Try it:
Leave out the pictures and repeat the entries below verbatim.

Recorded data:
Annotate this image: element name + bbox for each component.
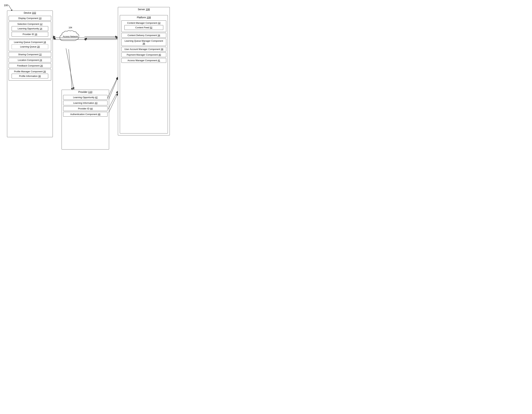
provider-box: Provider 110 Learning Opportunity 42 Lea… xyxy=(62,90,109,150)
selection-component: Selection Component 12 Learning Opportun… xyxy=(9,21,51,39)
learning-queue-20: Learning Queue 20 xyxy=(12,44,48,49)
provider-id-44: Provider ID 44 xyxy=(63,106,107,111)
authentication-component-46: Authentication Component 46 xyxy=(63,112,107,117)
location-component: Location Component 24 xyxy=(9,58,51,62)
content-delivery-component: Content Delivery Component 34 xyxy=(121,33,166,38)
access-manager-component: Access Manager Component 41 xyxy=(121,58,166,63)
platform-box: Platform 108 Content Manager Component 3… xyxy=(120,15,168,133)
user-account-manager-component: User Account Manager Component 38 xyxy=(121,47,166,52)
device-box: Device 102 Display Component 10 Selectio… xyxy=(7,10,53,137)
arrow-100-svg xyxy=(3,3,14,10)
svg-line-10 xyxy=(108,92,117,109)
svg-line-0 xyxy=(9,5,12,10)
learning-information-43: Learning Information 43 xyxy=(63,101,107,105)
learning-opportunity-42: Learning Opportunity 42 xyxy=(63,95,107,100)
display-component: Display Component 10 xyxy=(9,16,51,20)
svg-line-18 xyxy=(109,77,118,99)
svg-text:Access Network: Access Network xyxy=(63,35,78,38)
sharing-component: Sharing Component 22 xyxy=(9,52,51,57)
provider-title: Provider 110 xyxy=(62,90,109,94)
payment-manager-component: Payment Manager Component 40 xyxy=(121,52,166,57)
feedback-component: Feedback Component 26 xyxy=(9,63,51,68)
svg-line-8 xyxy=(69,49,72,90)
cloud-svg: Access Network xyxy=(58,29,83,43)
access-network: 104 Access Network xyxy=(56,26,85,47)
device-title: Device 102 xyxy=(7,11,53,15)
learning-opportunity-14: Learning Opportunity 14 xyxy=(12,26,48,31)
provider-id-16: Provider ID 16 xyxy=(12,32,48,37)
platform-title: Platform 108 xyxy=(120,15,168,19)
learning-queue-component: Learning Queue Component 18 Learning Que… xyxy=(9,39,51,51)
svg-line-19 xyxy=(109,93,118,113)
profile-manager-component: Profile Manager Component 26 Profile Inf… xyxy=(9,69,51,81)
content-manager-component: Content Manager Component 32 Content Fee… xyxy=(121,20,166,32)
device-num: 102 xyxy=(32,11,36,14)
svg-line-17 xyxy=(66,48,74,90)
content-feed-52: Content Feed 52 xyxy=(124,25,163,30)
profile-information-30: Profile Information 30 xyxy=(12,74,48,78)
server-box: Server 106 Platform 108 Content Manager … xyxy=(118,7,170,135)
server-title: Server 106 xyxy=(118,7,170,11)
learning-queue-manager-component: Learning Queue Manager Component 36 xyxy=(121,38,166,46)
diagram: 100 Device 102 Display Component 10 Sele… xyxy=(3,3,172,155)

Answer section:
Annotate this image: element name + bbox for each component.
provider-box: Provider 110 Learning Opportunity 42 Lea… xyxy=(62,90,109,150)
selection-component: Selection Component 12 Learning Opportun… xyxy=(9,21,51,39)
learning-queue-20: Learning Queue 20 xyxy=(12,44,48,49)
provider-id-44: Provider ID 44 xyxy=(63,106,107,111)
authentication-component-46: Authentication Component 46 xyxy=(63,112,107,117)
location-component: Location Component 24 xyxy=(9,58,51,62)
content-delivery-component: Content Delivery Component 34 xyxy=(121,33,166,38)
access-manager-component: Access Manager Component 41 xyxy=(121,58,166,63)
platform-box: Platform 108 Content Manager Component 3… xyxy=(120,15,168,133)
user-account-manager-component: User Account Manager Component 38 xyxy=(121,47,166,52)
device-box: Device 102 Display Component 10 Selectio… xyxy=(7,10,53,137)
arrow-100-svg xyxy=(3,3,14,10)
svg-line-10 xyxy=(108,92,117,109)
svg-line-0 xyxy=(9,5,12,10)
learning-information-43: Learning Information 43 xyxy=(63,101,107,105)
learning-opportunity-42: Learning Opportunity 42 xyxy=(63,95,107,100)
display-component: Display Component 10 xyxy=(9,16,51,20)
svg-line-18 xyxy=(109,77,118,99)
svg-text:Access Network: Access Network xyxy=(63,35,78,38)
sharing-component: Sharing Component 22 xyxy=(9,52,51,57)
provider-title: Provider 110 xyxy=(62,90,109,94)
payment-manager-component: Payment Manager Component 40 xyxy=(121,52,166,57)
feedback-component: Feedback Component 26 xyxy=(9,63,51,68)
svg-line-8 xyxy=(69,49,72,90)
cloud-svg: Access Network xyxy=(58,29,83,43)
access-network: 104 Access Network xyxy=(56,26,85,47)
device-title: Device 102 xyxy=(7,11,53,15)
learning-opportunity-14: Learning Opportunity 14 xyxy=(12,26,48,31)
provider-id-16: Provider ID 16 xyxy=(12,32,48,37)
platform-title: Platform 108 xyxy=(120,15,168,19)
learning-queue-component: Learning Queue Component 18 Learning Que… xyxy=(9,39,51,51)
svg-line-19 xyxy=(109,93,118,113)
profile-manager-component: Profile Manager Component 26 Profile Inf… xyxy=(9,69,51,81)
content-manager-component: Content Manager Component 32 Content Fee… xyxy=(121,20,166,32)
device-num: 102 xyxy=(32,11,36,14)
svg-line-17 xyxy=(66,48,74,90)
content-feed-52: Content Feed 52 xyxy=(124,25,163,30)
profile-information-30: Profile Information 30 xyxy=(12,74,48,78)
server-box: Server 106 Platform 108 Content Manager … xyxy=(118,7,170,135)
server-title: Server 106 xyxy=(118,7,170,11)
learning-queue-manager-component: Learning Queue Manager Component 36 xyxy=(121,38,166,46)
diagram: 100 Device 102 Display Component 10 Sele… xyxy=(3,3,172,155)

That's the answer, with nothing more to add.